Kelle Koltukta Tekfur Eşikte

Dr. Murat Ergüven-Araştırmacı

KELLE KOLTUKTA TEKFUR EŞİKTE

Hz. Peygamber SAV’in soyundan geldiği rivayet edilen Seyyid Bilâl (?-?), İstanbul’un fethi için 700’lü yıllarda yola düşen mücahidlerdendir.

Seyyid Bilal hazretleri, İstanbul’u fethetmek isteyen Ömer bin Abdülaziz (679-720)’in ordusunda ordu komutanıydı.

Ömer bin Abdülaziz, İstanbul’u fethi düşüncesini açıklamak üzere yaptığı toplantıda, ordu komutanlarına ve devlet ileri gelenlerine: “İslam’ı gönderen Allahû Teâlâ nasıl olsa O’nu koruyacak ve muzaffer edecektir.
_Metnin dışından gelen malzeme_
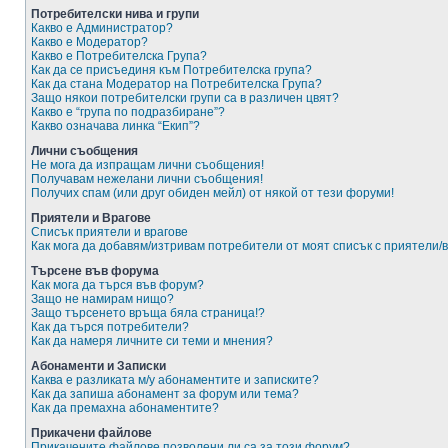
Потребителски нива и групи
Какво е Администратор?
Какво е Модератор?
Какво е Потребителска Група?
Как да се присъединя към Потребителска група?
Как да стана Модератор на Потребителска Група?
Защо някои потребителски групи са в различен цвят?
Какво е “група по подразбиране”?
Какво означава линка “Екип”?
Лични съобщения
Не мога да изпращам лични съобщения!
Получавам нежелани лични съобщения!
Получих спам (или друг обиден мейл) от някой от тези форуми!
Приятели и Врагове
Списък приятели и врагове
Как мога да добавям/изтривам потребители от моят списък с приятели/
Търсене във форума
Как мога да търся във форум?
Защо не намирам нищо?
Защо търсенето връща бяла страница!?
Как да търся потребители?
Как да намеря личните си теми и мнения?
Абонаменти и Записки
Каква е разликата м/у абонаментите и записките?
Как да запиша абонамент за форум или тема?
Как да премахна абонаментите?
Прикачени файлове
Прикачените файлове позволени ли са за този форум?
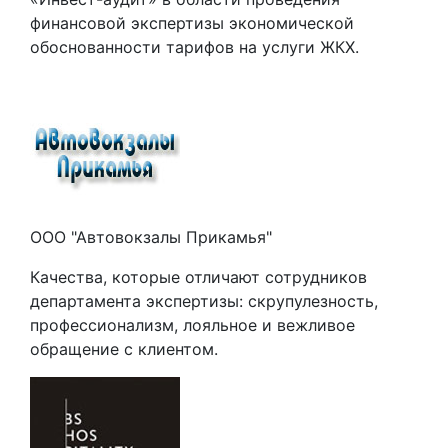
финансовой экспертизы экономической
обоснованности тарифов на услуги ЖКХ.
ООО "Автовокзалы Прикамья"
Качества, которые отличают сотрудников
департамента экспертизы: скрупулезность,
профессионализм, лояльное и вежливое
обращение с клиентом.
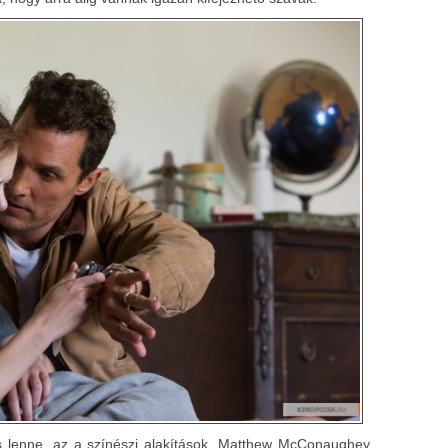
és lenne, az a színészi alakítások. Matthew McConaughey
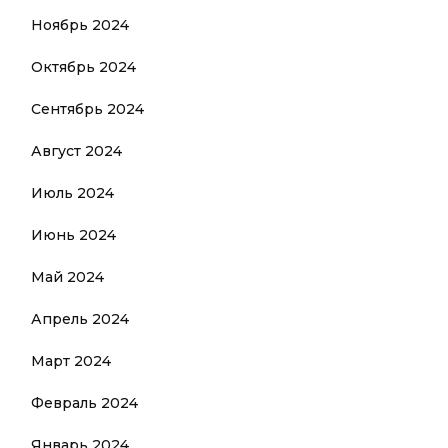
Ноябрь 2024
Октябрь 2024
Сентябрь 2024
Август 2024
Июль 2024
Июнь 2024
Май 2024
Апрель 2024
Март 2024
Февраль 2024
Январь 2024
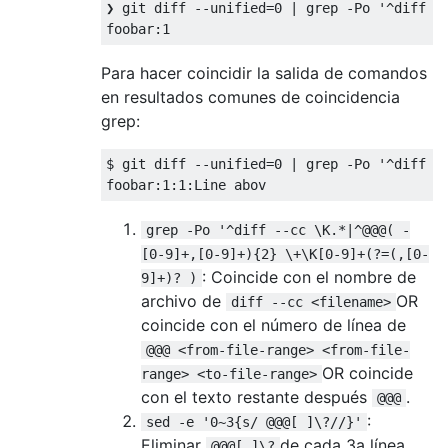
❯ git diff --unified=0 | grep -Po '^diff --
Para hacer coincidir la salida de comandos
en resultados comunes de coincidencia
grep:
$ git diff --unified=0 | grep -Po '^diff -
grep -Po '^diff --cc \K.*|^@@@( -
[0-9]+,[0-9]+){2} \+\K[0-9]+(?=(,[0-
: Coincide con el nombre de
9]+)? )
archivo de
OR
diff --cc <filename>
coincide con el número de línea de
@@@ <from-file-range> <from-file-
OR coincide
range> <to-file-range>
con el texto restante después
.
@@@
:
sed -e '0~3{s/ @@@[ ]\?//}'
Eliminar
de cada 3a línea
@@@[ ]\?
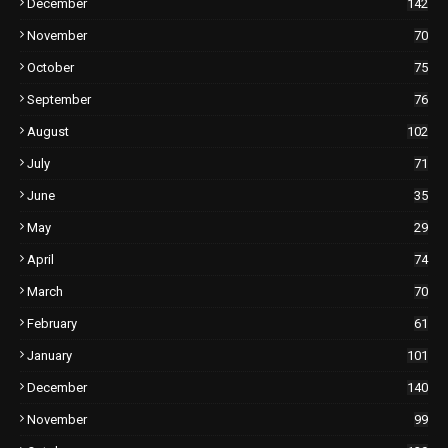
December
142
November
70
October
75
September
76
August
102
July
71
June
35
May
29
April
74
March
70
February
61
January
101
December
140
November
99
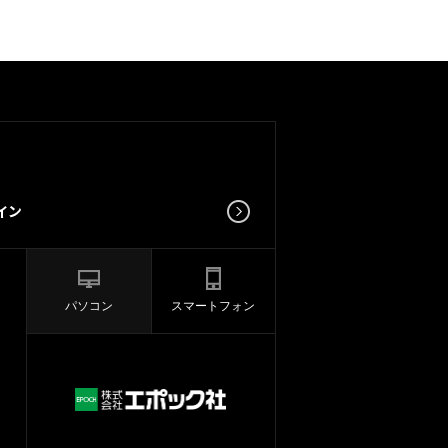
パソコン
スマートフォン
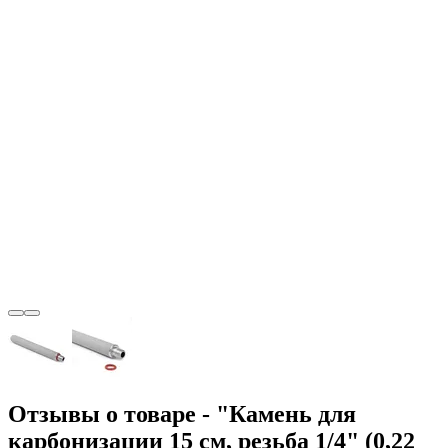
Отзывы о товаре - "Камень для
карбонизации 15 см, резьба 1/4" (0,22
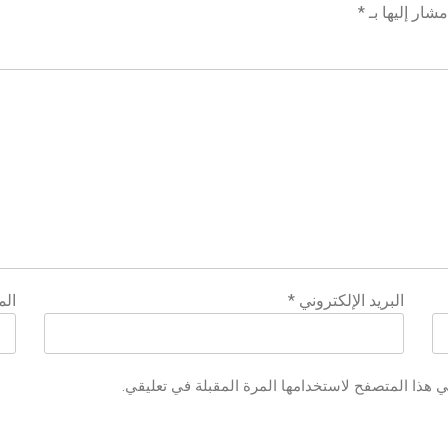
شار إليها بـ
*
البريد الإلكتروني
*
الم
ي هذا المتصفح لاستخدامها المرة المقبلة في تعليقي.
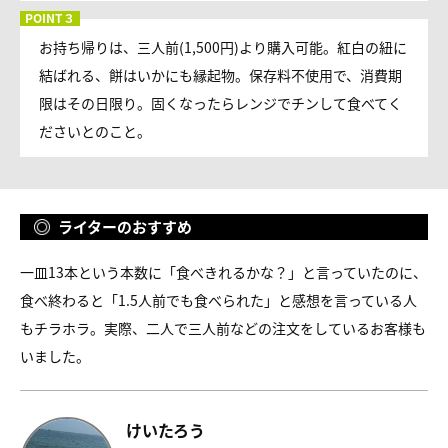
お持ち帰りは、三人前(1,500円)より購入可能。紅白の紐に
結ばれる、餅はいかにも縁起物。保存料不使用で、消費期
限はその日限り。固くなったらレンジでチンして食べてく
ださいとのこと。
ライターのおすすめ
一皿13本という本数に「食べきれるかな？」と言っていたのに、
食べ終わると「1.5人前でも食べられた」と感想を言っている人
もチラホラ。実際、二人で三人前などの注文をしているお客様も
いました。
けいたろう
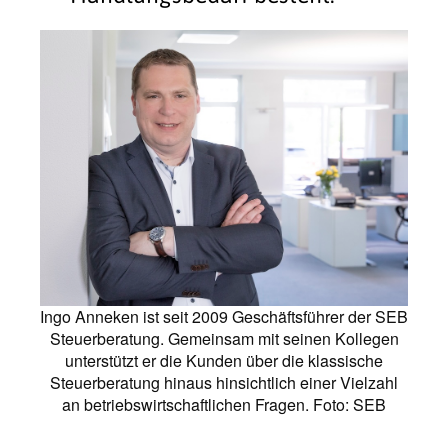
Ingo Anneken ist seit 2009 Geschäftsführer der SEB
Steuerberatung. Gemeinsam mit seinen Kollegen
unterstützt er die Kunden über die klassische
Steuerberatung hinaus hinsichtlich einer Vielzahl
an betriebswirtschaftlichen Fragen. Foto: SEB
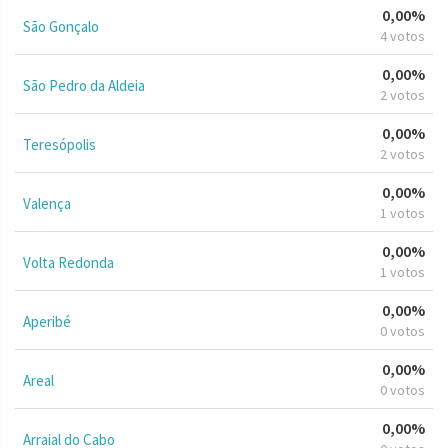
0,00%
São Gonçalo
4 votos
0,00%
São Pedro da Aldeia
2 votos
0,00%
Teresópolis
2 votos
0,00%
Valença
1 votos
0,00%
Volta Redonda
1 votos
0,00%
Aperibé
0 votos
0,00%
Areal
0 votos
0,00%
Arraial do Cabo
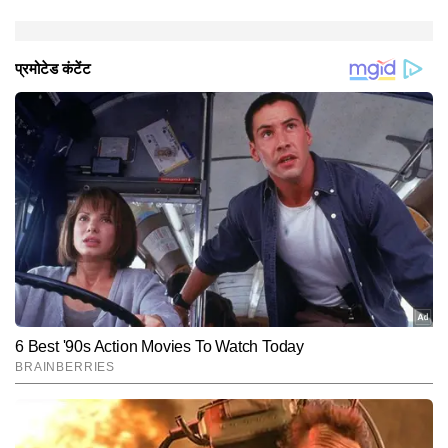
टूर्नामेंट कर्नाटक के खिलाड़ियों के लिए अपनी दावेदारी पेश करने का
बेहतरीन मंच है। मुझे यकीन है कि कई टैलेंट स्काउट्स की नजरें इस
टूर्नामेंट पर होंगी। आईपीएल फ्रेंचाइजियां भी यहां से नए चेहरे
तलाशती हैं।" उन्होंने आगे कहा, "सिर्फ टीम में चयन ही मायने नहीं
रखता। मैदान पर आपका रवैया और प्रदर्शन भी बहुत जरूरी है।
दबाव में आप कैसे खेलते हैं, टीम के लिए कितना योगदान देते हैं, ये
सब देखा जाता है।"
Hindi News
Sports
Cricket
End of Article
आदित्य साहू
AUTHOR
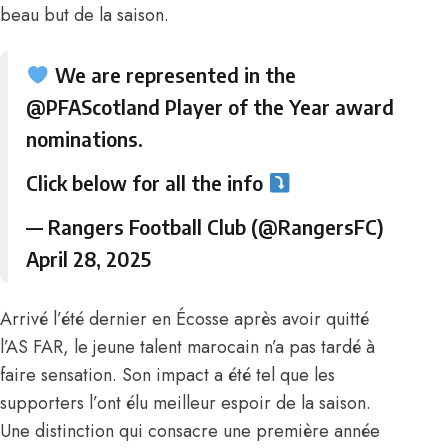
beau but de la saison.
We are represented in the
@PFAScotland
Player of the Year award
nominations.
Click below for all the info
— Rangers Football Club (@RangersFC)
April 28, 2025
Arrivé l’été dernier en Écosse après avoir quitté
l’AS FAR, le jeune talent marocain n’a pas tardé à
faire sensation. Son impact a été tel que les
supporters l’ont élu meilleur espoir de la saison.
Une distinction qui consacre une première année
Yalnız biz de O’na hizmetten mutlaka sorulacağız. Hz Peygamber’in müjdesi elbet gerçekleşecek, bir gün surlar mutlaka yıkılacak ama, ben istiyorum  ki, bu şerefe biz nail olalım.. Ordumuzun muzafferiyeti için sizlerin de görüşlerini almak istiyorum.” Dedi.

Bazı devlet adamlarının ve ordu komutanlarının görüşlerinin ardından, uzun boylu, geniş omuzlu, heybet ve vakar sahibi Seyyid Bilal de; Orduda yeni kuvvete ihtiyaç olduğunu, bunun için Orta Asya’dan cesur Türk savaşçılarının toplanıp orduya katılması gerektiğini ve bunun İstanbul’un fethinde çok işe yarayacağını belirtti.

Halife Ömer bin Abdülaziz, beğendiği bu teklifi değerlendirdi ve Seyyid Bilâl’i asker toplamak üzere Horasan’a gönderdi.

Seyyid Bilâl, bu orduyla denizden kısa zamanda İstanbul önlerine varmak istiyordu. Bunun için Karadeniz kıyılarında yeni limanlar inşaa ettirdi… Ancak deniz yolculuğu umdukları gibi gitmedi. Yola çıktıktan birkaç gün sonra şiddetli bir yağmur ve fırtınaya yakalanan donanma Sinop limanına sığınmak zorunda kaldı.

Seyyid Bilâl üç mücahidiyle birlikte, gemilerin bakımı, askerlerin dinlenmesi, her türlü emniyet ve güvenliklerinin sağlanması için bir kese altın vergi karşılığında tekfurla anlaşma yaptılar.

Öte yandan tekfur anlaşma yaptığı halde Müslümanların işini bir gece baskınıyla ansızın bitirmek istiyordu. Tekfur, en nişancı ve savaşçı askerleriyle, havanın karanlığından da yararlanarak saldırıya geçti. Seyyid Bilâl ve arkadaşları neye uğradıklarını şaşırdılar…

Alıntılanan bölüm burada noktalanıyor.